Yıllar sonra gelen ve Radikal’de yayınlanan bir mektuptan anlıyoruz ki Zeynep Kınacı, PKK’nın sözde Dersim Tabur Komutanı “Gözlüklü Hamza”nın “sistemden kopamama, küçük burjuva alışkanlıkları terk edememe, gerilla hayatına alışamama” türünden baskılarından dolayı “yaşamına anlam katacak” ve kendisinin “sistem dışında” olduğunu kanıtlayacak bir eyleme, canlı bomba olmaya ikna oldu. Gerçeklerden kopmak ve “anlamlı bir yaşama” erişmek. Zeynep Kınacı da ölümden sonra anlamlı bir yaşamının olacağına inandırılmıştı! Düşler ülkesi!

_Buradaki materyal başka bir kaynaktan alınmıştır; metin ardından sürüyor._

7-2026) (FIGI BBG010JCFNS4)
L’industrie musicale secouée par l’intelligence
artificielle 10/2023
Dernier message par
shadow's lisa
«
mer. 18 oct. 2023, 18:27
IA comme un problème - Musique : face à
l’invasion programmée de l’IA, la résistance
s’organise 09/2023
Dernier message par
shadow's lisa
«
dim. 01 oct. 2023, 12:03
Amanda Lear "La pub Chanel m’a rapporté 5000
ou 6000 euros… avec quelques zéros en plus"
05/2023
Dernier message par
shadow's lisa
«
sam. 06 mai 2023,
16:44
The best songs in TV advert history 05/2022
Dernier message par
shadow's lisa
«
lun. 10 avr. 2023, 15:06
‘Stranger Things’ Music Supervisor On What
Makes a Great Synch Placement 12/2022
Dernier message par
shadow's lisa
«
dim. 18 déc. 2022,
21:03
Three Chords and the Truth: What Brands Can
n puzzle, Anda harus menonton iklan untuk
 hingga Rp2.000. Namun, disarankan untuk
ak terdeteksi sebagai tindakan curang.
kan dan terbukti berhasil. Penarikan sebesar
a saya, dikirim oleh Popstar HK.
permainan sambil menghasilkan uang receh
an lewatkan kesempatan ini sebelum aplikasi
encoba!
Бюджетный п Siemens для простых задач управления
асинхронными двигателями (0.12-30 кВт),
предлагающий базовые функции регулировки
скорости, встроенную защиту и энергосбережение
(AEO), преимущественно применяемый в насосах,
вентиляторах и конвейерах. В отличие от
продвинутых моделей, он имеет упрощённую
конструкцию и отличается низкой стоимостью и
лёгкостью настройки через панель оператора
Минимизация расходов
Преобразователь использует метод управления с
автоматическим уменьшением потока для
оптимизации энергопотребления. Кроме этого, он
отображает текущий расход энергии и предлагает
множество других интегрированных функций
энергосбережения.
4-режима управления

2011 yılında o zamanlar BDP milletvekili olan Sabahat Tuncel, düzenlenen Zilan “anmasında”, “O zaman biz şehitlerimizi anarken sadece onların önünde saygı ile eğilmek değil, onların yaşam idollerini kendimize yaşam idolü olarak görmeliyiz” ifadelerini kullandı. Güvenpark bombacısının azmettiricisini mi arıyorsunuz? Önceki bombacıyı “idol” yapan Sabahat Tuncel olabilir mi acaba?!

Örnekler o kadar fazla ki. Hamdiye Önen de (Kod adı Nuda) hakikati düşler ülkesinde arayanlardan. 2011’de Tunceli’de güvenlik güçlerimizle çıkan çatışmada öldürüldü. Kardeşinin ölümü üzerine ablası Meliha şu ifadeleri kullandı: “Kardeşimin hayalleri gerçek oldu. Hakikat ve güzelliğe kavuştu.” Hakikate ölümle erişebileceğine inandırdığınız insanların sırt çantasına 35 kiloluk patlayıcıları kolaylıkla yükleyebilirsiniz. Bu telkin; sürekli dönerek , çılgınca zikrederek ya da “altın vuruş” yaparak göğe yükselen, kısaca, insan aklını dünyadan koparan her türden etkinliğin akrabasıdır. PKK-HDP bu tür bir “sol” örgüttür!

KÜRT’ÜN GERÇEKLİĞİ

PKK’nın “militanlarına” vaadi işte bu. ABD planları uğruna bedenini patlatarak, kendisini “özgürleştirmek.” Özgürlük, “reel” dünyada erişilebilecek bir mertebe değil, ancak “düşler ülkesinde” bulunabilecek bir huzurdur. PKK istediği kadar sapkın ve metafizik felsefelerle Kürt gençlerinin aklını dumura uğratmaya çalışsın, gerçekler eninde sonunda “düşler”den güçlüdür. Gerçek ise PKK’nın kendi açtığı hendeklere gömüldüğü ve milletin eskisinden daha da güçlü ve geri dönülemez biçimde birleştiğidir. Kendi çocuklarını Batı’nın özel üniversitelerinde okutup, Cihangir’i mekân belleyenlerin, dağa gönderdikleri zavallılar üzerinden kurdukları saltanat, artık sallanıyor.